Expand dataset size by integrating samples from Town 04 – collect samples from Town 01 and Town 04, test on Town 02 and Town 06.
Plan to increase diversity with different weather conditions (rainy and cloudy scenarios).
Make variations on Composition #10 to seek further performance improvements.
Public release – after Week 35 validation, all code, trained models, and dataset compositions will be made available.

F. References

[1] Bojarski, M., et al. (2016): End to end learning for self‑driving cars (PilotNet). arXiv:1604.07316
[2] Mateus, A. (2026): Week 33 report – Dataset balancing & generalisation.
[3] NVIDIA PilotNet Architecture Documentation – Original implementation reference.

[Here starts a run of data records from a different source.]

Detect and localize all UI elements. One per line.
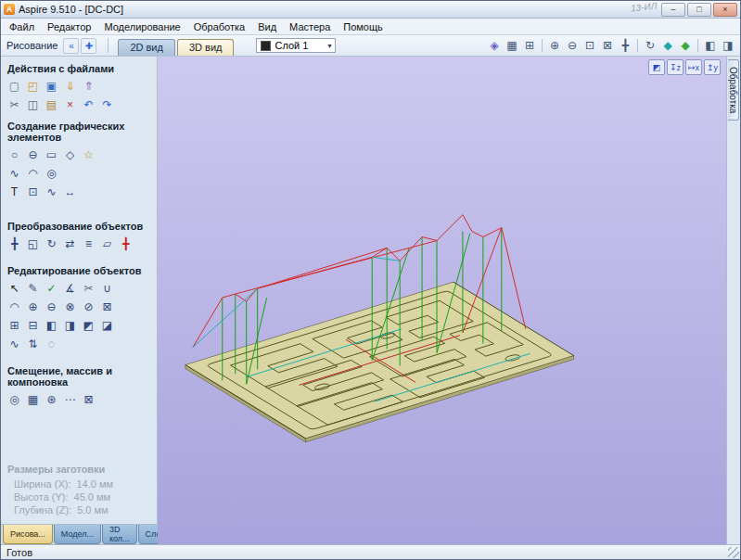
measure-icon[interactable]: ∡ — [61, 280, 79, 297]
toggle-left-panel-icon[interactable]: ◧ — [702, 37, 719, 54]
save-file-icon[interactable]: ▣ — [43, 78, 60, 95]
bottom-tab[interactable]: 3D кол... — [102, 525, 137, 544]
view-along-y-icon[interactable]: ↥y — [704, 59, 721, 75]
export-file-icon[interactable]: ⇑ — [80, 78, 97, 95]
fillet-icon[interactable]: ◠ — [6, 299, 23, 315]
resize-grip[interactable] — [728, 547, 739, 558]
isometric-view-icon[interactable]: ◩ — [648, 59, 665, 75]
toolbar-icon[interactable] — [542, 39, 543, 52]
polyline-icon[interactable]: ∿ — [6, 165, 23, 182]
circular-copy-icon[interactable]: ⊛ — [43, 391, 60, 408]
maximize-button[interactable]: □ — [687, 3, 711, 17]
view-along-z-icon[interactable]: ↧z — [667, 59, 684, 75]
material-setup-icon[interactable]: ◆ — [659, 37, 676, 54]
menu-item[interactable]: Моделирование — [97, 20, 186, 33]
rotate-icon[interactable]: ↻ — [43, 235, 60, 252]
menu-item[interactable]: Файл — [3, 20, 41, 33]
star-icon[interactable]: ☆ — [80, 146, 97, 163]
toolbar-icon[interactable] — [637, 39, 638, 52]
ellipse-icon[interactable]: ⊖ — [24, 146, 42, 163]
menu-item[interactable]: Мастера — [283, 20, 337, 33]
offset-icon[interactable]: ◎ — [6, 391, 23, 408]
weld-icon[interactable]: ⊕ — [24, 299, 42, 315]
distort-icon[interactable]: ▱ — [98, 235, 116, 252]
dimension-icon[interactable]: ↔ — [61, 184, 79, 200]
flip-horizontal-icon[interactable]: ◧ — [43, 317, 60, 334]
open-file-icon[interactable]: ◰ — [24, 78, 42, 95]
spiral-icon[interactable]: ◎ — [43, 165, 60, 182]
paste-icon[interactable]: ▤ — [43, 96, 60, 113]
drawing-panel-label: Рисование — [6, 40, 63, 51]
group-icon[interactable]: ⊞ — [6, 317, 23, 334]
set-size-icon[interactable]: ◱ — [24, 235, 42, 252]
import-file-icon[interactable]: ⇓ — [61, 78, 79, 95]
arc-icon[interactable]: ◠ — [24, 165, 42, 182]
set-datum-icon[interactable]: ╋ — [117, 235, 134, 252]
menu-item[interactable]: Помощь — [337, 20, 390, 33]
close-button[interactable]: × — [713, 3, 737, 17]
bottom-tab[interactable]: Рисова... — [3, 525, 53, 544]
zoom-extents-icon[interactable]: ⊠ — [599, 37, 616, 54]
menu-item[interactable]: Вид — [251, 20, 283, 33]
node-edit-icon[interactable]: ✎ — [24, 280, 42, 297]
join-vectors-icon[interactable]: ∪ — [98, 280, 116, 297]
close-vector-icon[interactable]: ◌ — [43, 336, 60, 352]
polygon-icon[interactable]: ◇ — [61, 146, 79, 163]
layer-select[interactable]: Слой 1 ▾ — [256, 38, 336, 53]
bottom-tab[interactable]: Модел... — [54, 525, 101, 544]
flip-vertical-icon[interactable]: ◨ — [61, 317, 79, 334]
view-tab[interactable]: 2D вид — [118, 39, 175, 56]
ungroup-icon[interactable]: ⊟ — [24, 317, 42, 334]
rectangle-icon[interactable]: ▭ — [43, 146, 60, 163]
curve-fit-icon[interactable]: ∿ — [6, 336, 23, 352]
view-tab[interactable]: 3D вид — [177, 39, 235, 56]
intersect-icon[interactable]: ⊗ — [61, 299, 79, 315]
menu-item[interactable]: Редактор — [41, 20, 97, 33]
text-on-curve-icon[interactable]: ∿ — [43, 184, 60, 200]
text-box-icon[interactable]: ⊡ — [24, 184, 42, 200]
pin-panel-icon[interactable]: ✚ — [81, 38, 96, 54]
redo-icon[interactable]: ↷ — [98, 96, 116, 113]
section-title: Редактирование объектов — [1, 259, 157, 279]
align-icon[interactable]: ≡ — [80, 235, 97, 252]
slice-icon[interactable]: ⊘ — [80, 299, 97, 315]
move-forward-icon[interactable]: ◩ — [80, 317, 97, 334]
copy-along-vector-icon[interactable]: ⋯ — [61, 391, 79, 408]
snap-grid-icon[interactable]: ▦ — [504, 37, 520, 54]
text-icon[interactable]: T — [6, 184, 23, 200]
subtract-icon[interactable]: ⊖ — [43, 299, 60, 315]
crop-icon[interactable]: ⊠ — [98, 299, 116, 315]
menu-item[interactable]: Обработка — [187, 20, 251, 33]
job-size-label: Высота (Y): — [14, 491, 69, 503]
select-cursor-icon[interactable]: ↖ — [6, 280, 23, 297]
zoom-out-icon[interactable]: ⊖ — [564, 37, 581, 54]
snap-objects-icon[interactable]: ◈ — [486, 37, 503, 54]
reverse-direction-icon[interactable]: ⇅ — [24, 336, 42, 352]
mirror-icon[interactable]: ⇄ — [61, 235, 79, 252]
pan-icon[interactable]: ╋ — [617, 37, 633, 54]
new-file-icon[interactable]: ▢ — [6, 78, 23, 95]
cut-icon[interactable]: ✂ — [6, 96, 23, 113]
toolpath-preview-icon[interactable]: ◆ — [677, 37, 694, 54]
toolbar-icon[interactable] — [697, 39, 698, 52]
grid-icon[interactable]: ⊞ — [521, 37, 538, 54]
copy-icon[interactable]: ◫ — [24, 96, 42, 113]
nesting-icon[interactable]: ⊠ — [80, 391, 97, 408]
delete-icon[interactable]: × — [61, 96, 79, 113]
toggle-right-panel-icon[interactable]: ◨ — [720, 37, 736, 54]
3d-view-canvas[interactable]: ◩↧z↦x↥y — [158, 57, 726, 544]
tab-toolpaths[interactable]: Обработка — [728, 59, 739, 121]
undo-icon[interactable]: ↶ — [80, 96, 97, 113]
array-copy-icon[interactable]: ▦ — [24, 391, 42, 408]
zoom-in-icon[interactable]: ⊕ — [546, 37, 563, 54]
move-backward-icon[interactable]: ◪ — [98, 317, 116, 334]
view-along-x-icon[interactable]: ↦x — [685, 59, 702, 75]
minimize-button[interactable]: – — [661, 3, 685, 17]
collapse-panel-icon[interactable]: « — [63, 38, 79, 54]
vector-validator-icon[interactable]: ✓ — [43, 280, 60, 297]
rotate-view-icon[interactable]: ↻ — [642, 37, 658, 54]
circle-icon[interactable]: ○ — [6, 146, 23, 163]
zoom-window-icon[interactable]: ⊡ — [581, 37, 598, 54]
move-icon[interactable]: ╋ — [6, 235, 23, 252]
trim-icon[interactable]: ✂ — [80, 280, 97, 297]
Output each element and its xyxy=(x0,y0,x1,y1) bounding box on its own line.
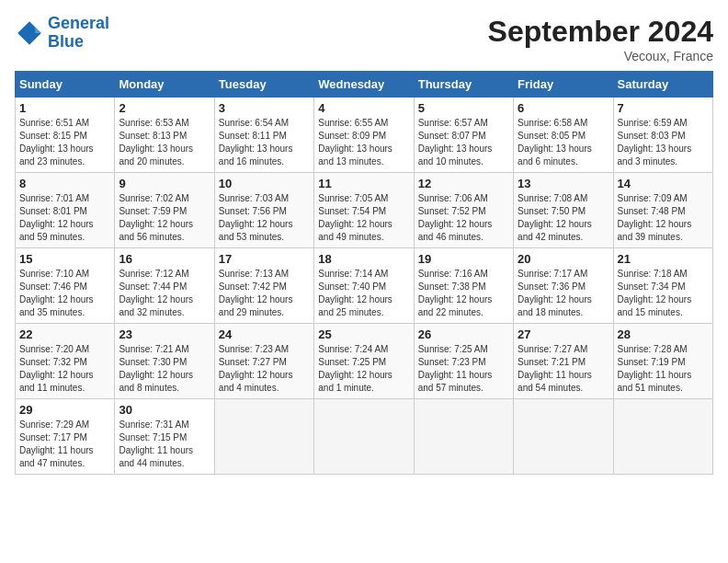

— Armando Mateus, Robotics Lab URJC

📌 WEEK 34 SUMMARY – JUNE 12, 2026

🔍 Fine‑tuning or new model? The script trains a new PilotNet from scratch (He initialisation). No fine‑tuning is performed.

📊 16 dataset compositions were built by varying percentages of 10 maneuvers. Composition #10 (10% left, 10% right, 30% forward, 30% recoveries) performed best.

⚠️ 5k dip and 8k recovery explained: Caused by left‑right imbalance due to scarcity of left turn samples (only 2,100 raw). Balanced compositions avoid the dip.

✅ Best model: Composition #10 with 15,000 samples.

🔜 Week 35: Expand with Town 04 samples, add weather diversity, test on Town 02 and Town 06.